Published: Tuesday April 11 2023, 9.00pm BST, The Times

Lady of the Lake
Two great struggles; two great ladies of a certain age whose lives became intertwined; but one is 163, while Meriel Larken can’t be half that age.
I had lunch with Meriel last Wednesday. Forty years ago this sea captain’s daughter fell in love with the world’s oldest iron-built lake steamer on the world’s highest navigable lake. It’s no exaggeration to say Meriel has since rescued the Yavari — lying rotting, as she was, in the mud shore at Puno on Lake Titicaca in Peru.
In her wonderful book The Ship, the Lady and the Lake, Meriel tells the story of the other lady, commissioned by the Peruvian navy for their lake in 1860, built in West Ham in east London, disassembled into 2,776 pieces, shipped to the Peruvian Pacific, sent by train to the foot of the Andes, transported on mules and llamas up the Andes to 12,507 feet, reassembled (Ikea flatpacks are for softies) and launched in 1870. For more than a century, adapted to burn llama dung, she sailed the lake and was then abandoned.
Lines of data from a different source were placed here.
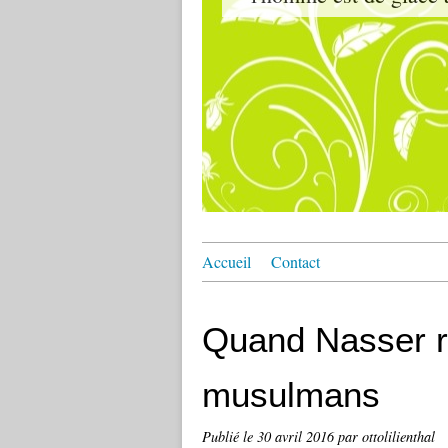
Accueil
Contact
Quand Nasser ri
musulmans
Publié le
30 avril 2016
par ottolilienthal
Meriel found her. It’s not long since Meriel took a posse of underprivileged boys from West Ham United supporters’ club on a sponsored epic Andean walk retracing the ship’s climb.
She’s a floating museum piece (the Yavari, not Meriel) and beautifully restored, engine and all — I’ve visited her. But now she’s caught up in Peruvian bureaucracy, can’t earn her keep and Meriel is desperately worried. Any retired admirals out there? Marine philanthropists? Peruvian ambassadors? Two ladies need rescue.